__TASK BRIEF__. For the entries below, the result should be an exact transcription of the lines from the one with "Image resolution: width=1280, height=1297." up to and including the one with "Yes (1181, 728)", and only those.

□ □ □ □ □ □ □

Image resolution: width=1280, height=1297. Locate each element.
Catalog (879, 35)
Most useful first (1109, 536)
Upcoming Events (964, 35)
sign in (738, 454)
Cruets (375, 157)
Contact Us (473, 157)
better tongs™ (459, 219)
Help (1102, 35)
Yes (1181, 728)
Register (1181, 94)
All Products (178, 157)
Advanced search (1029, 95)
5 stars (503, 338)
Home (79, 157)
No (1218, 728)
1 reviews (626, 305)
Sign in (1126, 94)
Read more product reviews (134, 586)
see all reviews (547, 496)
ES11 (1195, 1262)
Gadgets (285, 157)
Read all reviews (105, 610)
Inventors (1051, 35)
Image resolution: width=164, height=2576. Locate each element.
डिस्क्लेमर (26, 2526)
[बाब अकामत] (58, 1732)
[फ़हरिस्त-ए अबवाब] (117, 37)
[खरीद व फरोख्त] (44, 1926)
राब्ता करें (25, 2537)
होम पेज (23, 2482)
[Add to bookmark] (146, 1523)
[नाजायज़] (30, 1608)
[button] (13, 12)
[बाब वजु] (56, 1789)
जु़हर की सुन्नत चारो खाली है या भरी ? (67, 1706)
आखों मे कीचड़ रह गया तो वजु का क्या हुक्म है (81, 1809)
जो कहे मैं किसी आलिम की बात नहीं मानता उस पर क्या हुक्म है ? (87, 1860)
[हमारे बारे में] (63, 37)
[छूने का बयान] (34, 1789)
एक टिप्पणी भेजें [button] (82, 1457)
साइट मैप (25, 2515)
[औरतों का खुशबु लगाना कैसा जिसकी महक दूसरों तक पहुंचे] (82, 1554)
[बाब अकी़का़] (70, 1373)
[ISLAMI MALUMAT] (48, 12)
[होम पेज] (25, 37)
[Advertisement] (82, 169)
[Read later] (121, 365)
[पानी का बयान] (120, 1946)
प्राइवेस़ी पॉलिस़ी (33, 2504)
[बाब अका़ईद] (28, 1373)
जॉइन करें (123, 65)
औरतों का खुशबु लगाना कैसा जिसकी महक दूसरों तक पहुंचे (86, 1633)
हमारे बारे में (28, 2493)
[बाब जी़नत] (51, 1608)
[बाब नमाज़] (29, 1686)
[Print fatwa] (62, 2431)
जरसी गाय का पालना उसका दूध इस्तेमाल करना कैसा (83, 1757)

□ □ □ □ □ □ □

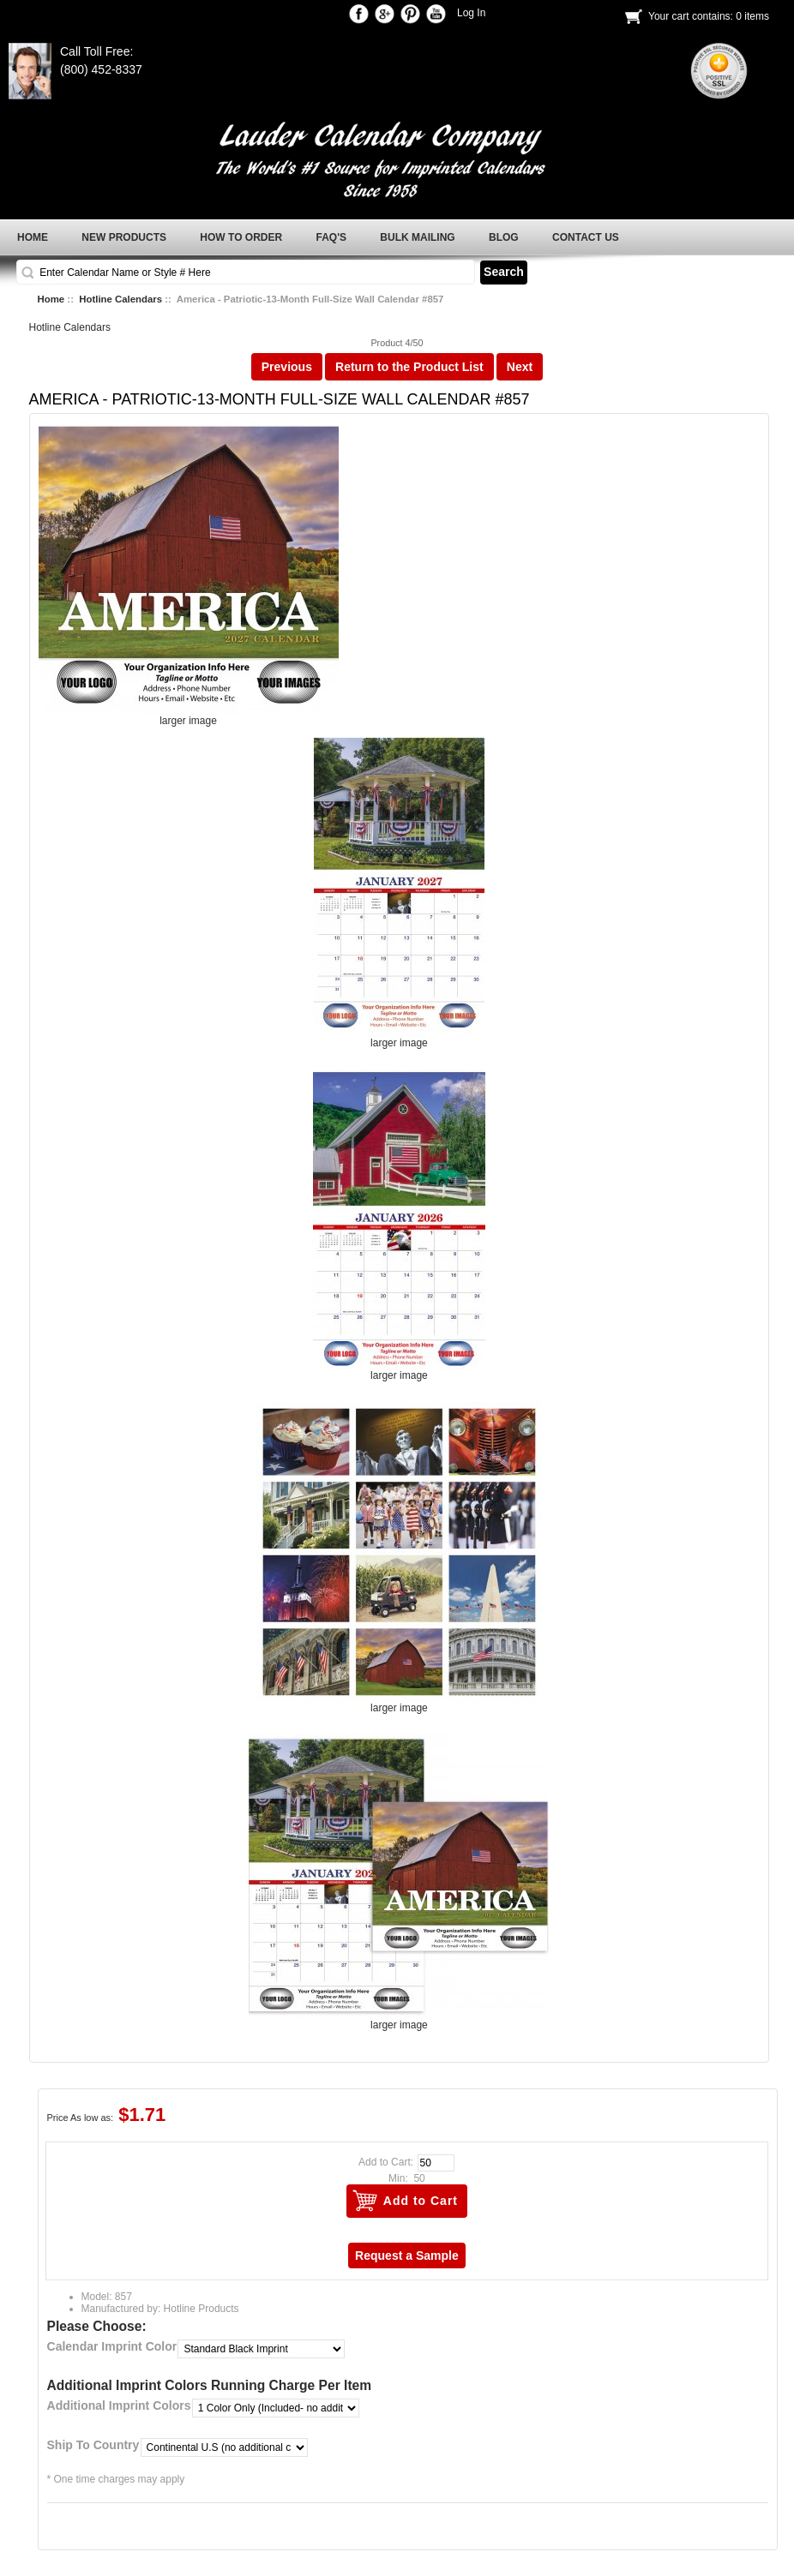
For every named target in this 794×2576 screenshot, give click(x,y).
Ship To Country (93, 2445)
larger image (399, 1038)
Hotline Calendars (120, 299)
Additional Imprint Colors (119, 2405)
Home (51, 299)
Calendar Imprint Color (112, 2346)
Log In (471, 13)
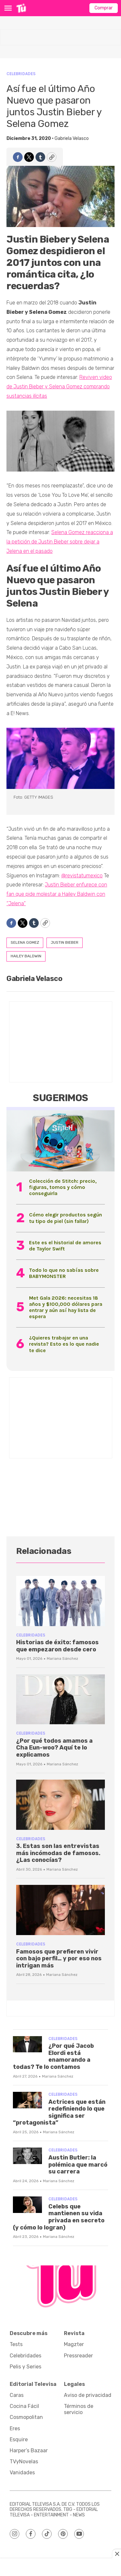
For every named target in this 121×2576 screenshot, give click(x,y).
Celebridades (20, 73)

□ □ □ □ □ □ □

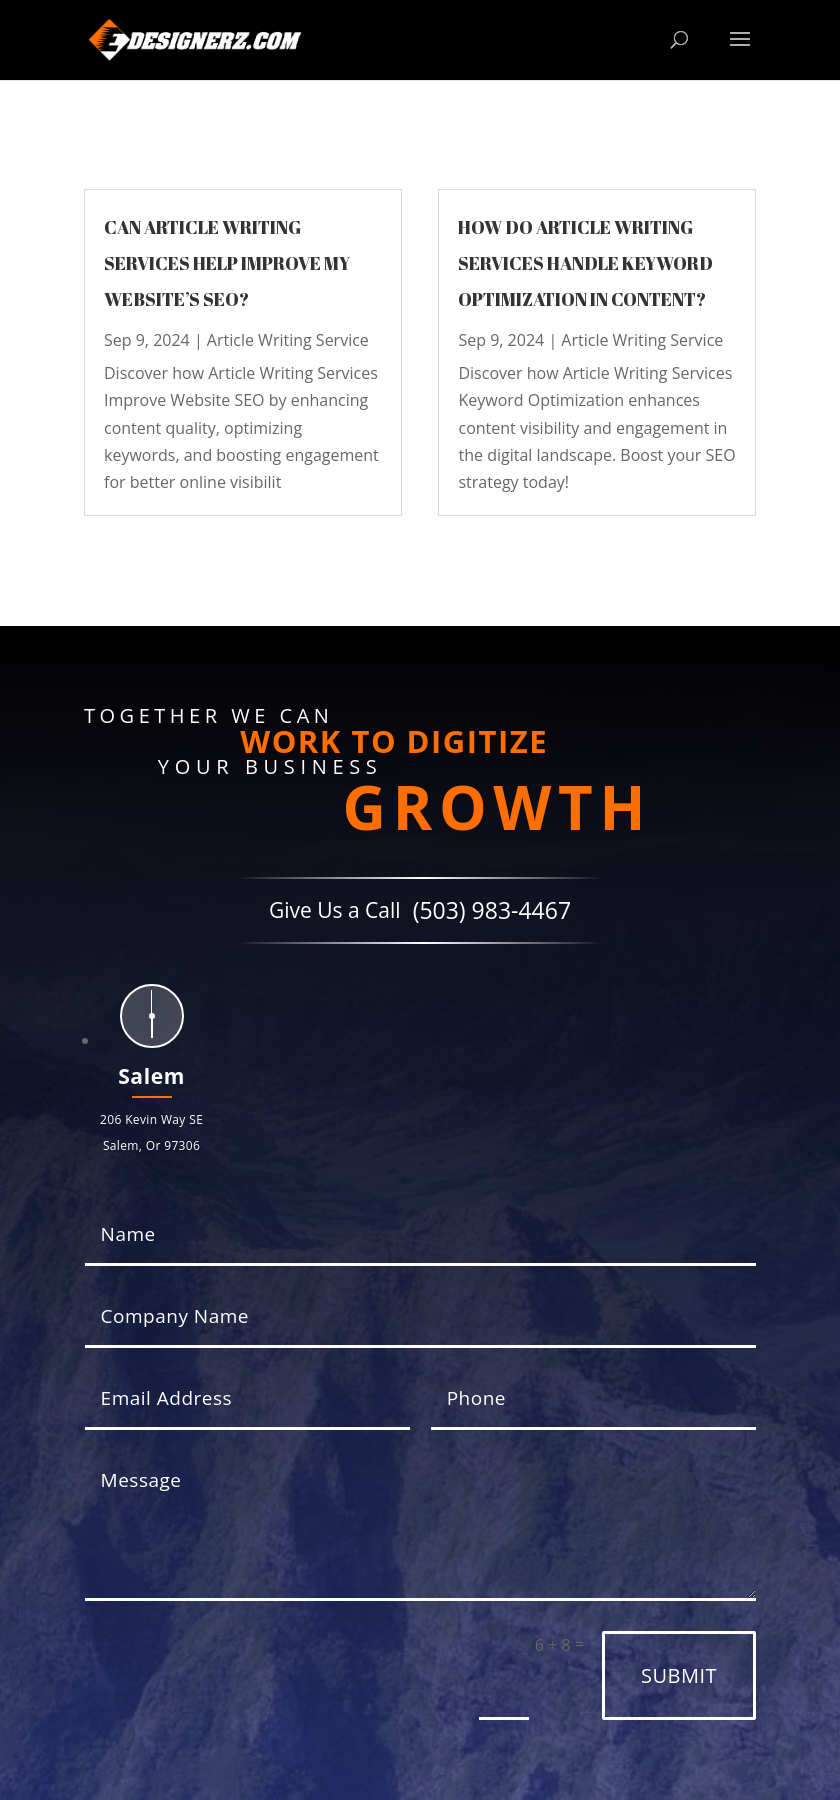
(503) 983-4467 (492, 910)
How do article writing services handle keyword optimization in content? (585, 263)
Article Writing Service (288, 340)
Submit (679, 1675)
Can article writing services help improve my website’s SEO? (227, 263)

□ □ □ □ □ □ □

__ANSWER TO THIS PROBLEM__.
Image resolution: width=1280, height=1297. Locate each element.
Catalog (879, 35)
Most useful first (1109, 536)
Upcoming Events (964, 35)
sign in (738, 454)
Cruets (375, 157)
Contact Us (473, 157)
better tongs™ (459, 219)
Help (1102, 35)
Yes (1181, 728)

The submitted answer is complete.